Art, industries et business : vendre du rêve, c’est mal ?

[NDLR : La visite de l’exposition Wovon Maschinen Träumen d’Ars Electronica dans le bâtiment de Volkswagen à Berlin a inspiré notre auteur invité Axel Norbelly/@axelarwak pour une réflexion sur les liens souvent sujets à débat entre art et business. Nos avis divergent sur cette question, cela m’invite à publier cette opinion. Réagissez ! — Guillaume]

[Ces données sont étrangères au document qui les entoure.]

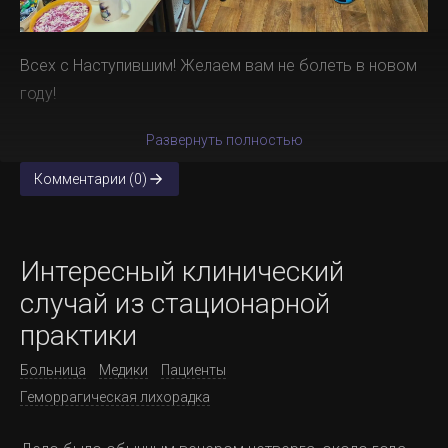
Всех с Наступившим! Желаем вам не болеть в новом
году!
Развернуть полностью
Комментарии (0)
Интересный клинический
случай из стационарной
практики
Больница
Медики
Пациенты
Геморрагическая лихорадка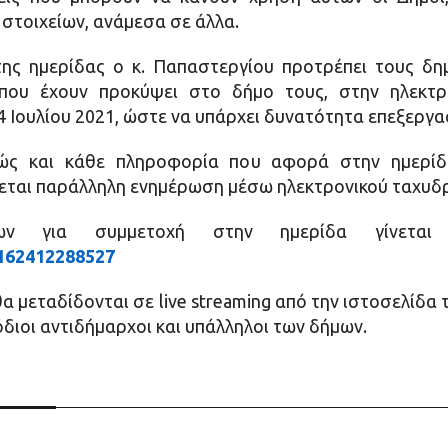
στοιχείων, ανάμεσα σε άλλα.
της ημερίδας ο κ. Παπαστεργίου προτρέπει τους δ
που έχουν προκύψει στο δήμο τους, στην ηλεκτρον
14 Ιουλίου 2021, ώστε να υπάρχει δυνατότητα επεξεργ
θώς και κάθε πληροφορία που αφορά στην ημερίδ
νεται παράλληλη ενημέρωση μέσω ηλεκτρονικού ταχυδ
ν για συμμετοχή στην ημερίδα γίνετ
/162412288527
θα μεταδίδονται σε live streaming από την ιστοσελίδα
διοι αντιδήμαρχοι και υπάλληλοι των δήμων.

Un autre rêve est discuté avec Ars Electronica dans ce bâtiment de Volkswagen : celui de toutes les institutions culturelles d’Europe actuellement: pouvoir financer ses activités en pleine crise économique. C’est sans aucun complexe qu’Ars Electronica a signé un contrat avec Volkswagen pour cette exposition. Les chiffres sont confidentiels, mais on imagine bien le contenu des tractations. Donner une âme aux machines, faire du storytelling autour de la nouvelle technologie, se rapprocher d’un label d’excellence en terme d’innovation et de contenu artistique… C’est une aubaine pour le constructeur de voitures. Pour Ars Electronica c’est l’occasion de faire rayonner son image en Europe, de faire circuler les œuvres, d’atteindre de nouveaux publics… et surtout d’encaisser un chèque qui permettra d’organiser des actions culturelles d’envergure. Certes il faut passer devant le show-room de Bentley, Bugatti, SEAT et Skoda avant d’atteindre l’entrée de l’exposition. On n’en perd pas pour autant sa rétine.

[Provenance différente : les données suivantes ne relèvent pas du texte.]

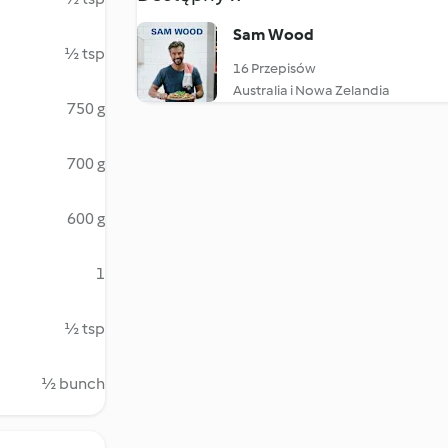
Sam Wood
½ tsp
16 Przepisów
Australia i Nowa Zelandia
750 g
700 g
600 g
1
½ tsp
½ bunch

Le monde change, les rapports de force aussi. Sans parler pour autant de « désengagement de l’état », tous les marqueurs indiquent aujourd’hui que la seule subvention n’est plus un modèle économique viable. Des candidats aux présidentielles 2012 annoncent une explosion du budget de la Culture, ce que nous espérons tous. Cependant, ce qu’on remarque pour l’instant sur le terrain est d’un autre ordre.

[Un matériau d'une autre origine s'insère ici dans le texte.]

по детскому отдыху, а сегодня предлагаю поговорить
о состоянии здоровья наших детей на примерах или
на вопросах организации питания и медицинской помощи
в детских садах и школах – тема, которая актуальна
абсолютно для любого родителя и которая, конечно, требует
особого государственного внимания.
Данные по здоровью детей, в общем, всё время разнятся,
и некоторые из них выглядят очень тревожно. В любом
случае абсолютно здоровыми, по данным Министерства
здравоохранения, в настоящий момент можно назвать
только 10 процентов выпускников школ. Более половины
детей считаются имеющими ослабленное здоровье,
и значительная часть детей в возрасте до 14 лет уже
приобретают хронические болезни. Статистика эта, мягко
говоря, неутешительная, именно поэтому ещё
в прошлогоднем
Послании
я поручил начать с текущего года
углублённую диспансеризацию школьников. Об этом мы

Malheureusement, beaucoup de lieux dédiés à la culture continuent de tergiverser sur la supériorité de l’art sur le vil marché. On entend encore qu’un musée ne peut pas être une marque (heureusement, le Louvre fait le sourd et avance avec succès). Il est dit que l’arrivée du privé dans l’atelier de l’artiste, c’est la mort des muses. Je voudrais rassurer ces gens. Il suffit d’ouvrir n’importe quel ouvrage d’histoire de l’art pour voir que cela fait des millénaires que les muses forniquent allègrement avec la politique, l’économie, la religion et toutes les autres sphères de pouvoir imaginables. Cela n’a empêché personne, des Pharaons à Jeff Koons en passant par Michel Ange, Mozart et Molière, Andy Warhol d’être créatif et créateur. Chose amusante, lorsque le Ministère de la Culture est créé en France en février 1959, on a crié au scandale : l’état voudrait asservir les artistes. Faudrait savoir !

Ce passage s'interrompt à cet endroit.